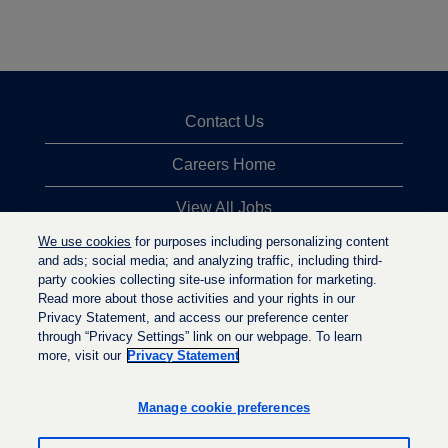
Contact Us
Careers Home
View All Jobs
We use cookies
for purposes including personalizing content
Top Jobs Searches
and ads; social media; and analyzing traffic, including third-
party cookies collecting site-use information for marketing.
Privacy Statement
Read more about those activities and your rights in our
Privacy Statement, and access our preference center
through “Privacy Settings” link on our webpage. To learn
more, visit our
Privacy Statement
O
O
O
p
p
p
e
e
Manage cookie preferences
e
n
n
n
s
s
s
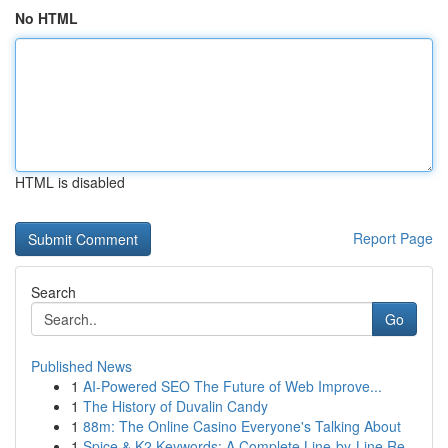
No HTML
HTML is disabled
Report Page
Search
Go
Published News
1
AI-Powered SEO The Future of Web Improve...
1
The History of Duvalin Candy
1
88m: The Online Casino Everyone's Talking About
1
Spice & K2 Keywords: A Complete Line-by-Line Re...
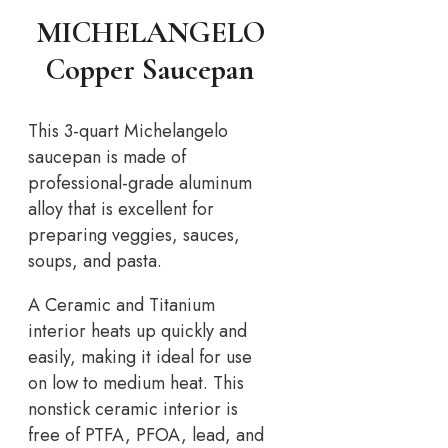
MICHELANGELO
Copper Saucepan
This 3-quart Michelangelo
saucepan is made of
professional-grade aluminum
alloy that is excellent for
preparing veggies, sauces,
soups, and pasta.
A Ceramic and Titanium
interior heats up quickly and
easily, making it ideal for use
on low to medium heat. This
nonstick ceramic interior is
free of PTFA, PFOA, lead, and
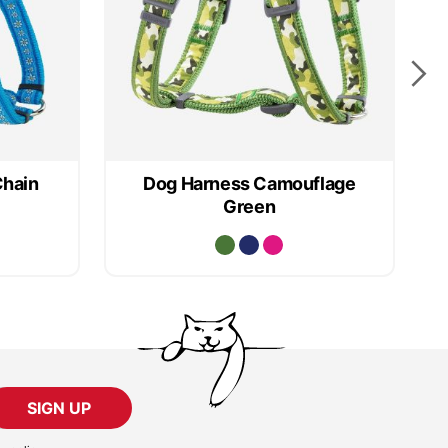
Chain
Dog Harness Camouflage
D
Green
SIGN UP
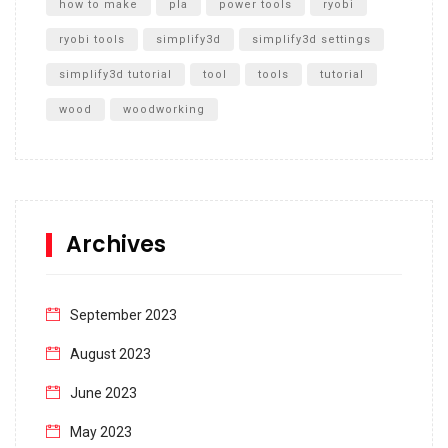
how to make
pla
power tools
ryobi
ryobi tools
simplify3d
simplify3d settings
simplify3d tutorial
tool
tools
tutorial
wood
woodworking
Archives
September 2023
August 2023
June 2023
May 2023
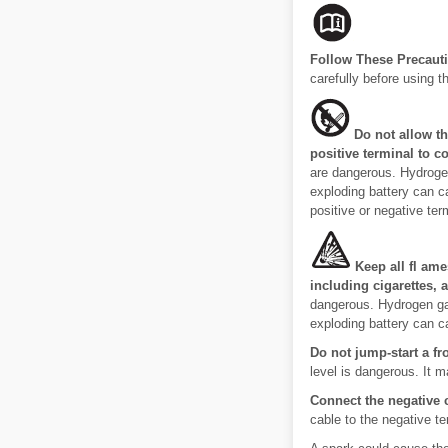
Follow These Precauti
carefully before using th
Do not allow t
positive terminal to c
are dangerous. Hydrogen
exploding battery can c
positive or negative term
Keep all fl ame
including cigarettes, 
dangerous. Hydrogen gas
exploding battery can c
Do not jump-start a fro
level is dangerous. It m
Connect the negative 
cable to the negative te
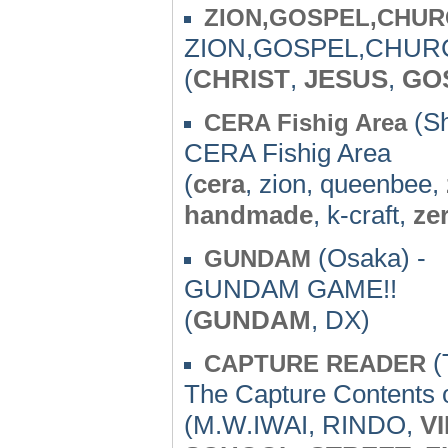
ZION,GOSPEL,CHU
ZION,GOSPEL,CHURC
(
CHRIST
,
JESUS
,
GO
(Sh
CERA Fishig Area
CERA Fishig Area
(
cera
, zion, queenbee,
handmade
, k-craft,
ze
(Osaka) -
GUNDAM
GUNDAM GAME!!
(
GUNDAM
, DX)
(
CAPTURE READER
The Capture Contents
(M.W.IWAI, RINDO,
V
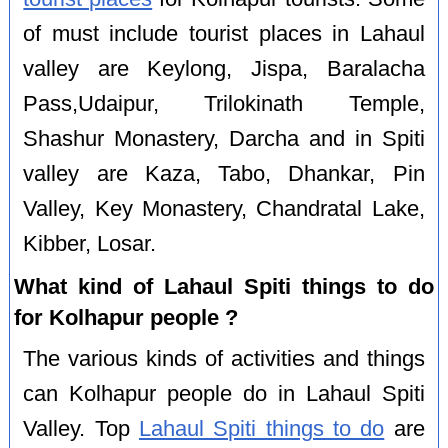
of must include tourist places in Lahaul
valley are Keylong, Jispa, Baralacha
Pass,Udaipur, Trilokinath Temple,
Shashur Monastery, Darcha and in Spiti
valley are Kaza, Tabo, Dhankar, Pin
Valley, Key Monastery, Chandratal Lake,
Kibber, Losar.
What kind of Lahaul Spiti things to do
for Kolhapur people ?
The various kinds of activities and things
can Kolhapur people do in Lahaul Spiti
Valley. Top
Lahaul Spiti things to do
are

** What you are asked to do **
Word for word, repeat each line of the records, and leave every image out.

** Your solution **
Contact Us
Careers Home
View All Jobs
We use cookies
for purposes including personalizing content
Top Jobs Searches
and ads; social media; and analyzing traffic, including third-
party cookies collecting site-use information for marketing.
Privacy Statement
Read more about those activities and your rights in our
Privacy Statement, and access our preference center
through “Privacy Settings” link on our webpage. To learn
more, visit our
Privacy Statement
O
O
O
p
p
p
e
e
Manage cookie preferences
e
n
n
n
s
s
s
No HTML
HTML is disabled
Report Page
Search
Go
Published News
1
AI-Powered SEO The Future of Web Improve...
1
The History of Duvalin Candy
1
88m: The Online Casino Everyone's Talking About
1
Spice & K2 Keywords: A Complete Line-by-Line Re...
MICHELANGELO
Copper Saucepan
This 3-quart Michelangelo
saucepan is made of
professional-grade aluminum
alloy that is excellent for
preparing veggies, sauces,
soups, and pasta.
A Ceramic and Titanium
interior heats up quickly and
easily, making it ideal for use
on low to medium heat. This
nonstick ceramic interior is
free of PTFA, PFOA, lead, and
Chain
Dog Harness Camouflage
D
Green
SIGN UP
how to make
pla
power tools
ryobi
ryobi tools
simplify3d
simplify3d settings
simplify3d tutorial
tool
tools
tutorial
wood
woodworking
Archives
September 2023
August 2023
June 2023
May 2023
Follow These Precauti
carefully before using th
Do not allow t
positive terminal to c
are dangerous. Hydrogen
exploding battery can c
positive or negative term
Keep all fl ame
including cigarettes, 
dangerous. Hydrogen gas
exploding battery can c
Do not jump-start a fro
level is dangerous. It m
Connect the negative 
cable to the negative te
ZION,GOSPEL,CHU
ZION,GOSPEL,CHURC
(
CHRIST
,
JESUS
,
GO
(Sh
CERA Fishig Area
CERA Fishig Area
(
cera
, zion, queenbee,
handmade
, k-craft,
ze
(Osaka) -
GUNDAM
GUNDAM GAME!!
(
GUNDAM
, DX)
(
CAPTURE READER
The Capture Contents
(M.W.IWAI, RINDO,
V
of must include tourist places in Lahaul
valley are Keylong, Jispa, Baralacha
Pass,Udaipur, Trilokinath Temple,
Shashur Monastery, Darcha and in Spiti
valley are Kaza, Tabo, Dhankar, Pin
Valley, Key Monastery, Chandratal Lake,
Kibber, Losar.
What kind of Lahaul Spiti things to do
for Kolhapur people ?
The various kinds of activities and things
can Kolhapur people do in Lahaul Spiti
Valley. Top
Lahaul Spiti things to do
are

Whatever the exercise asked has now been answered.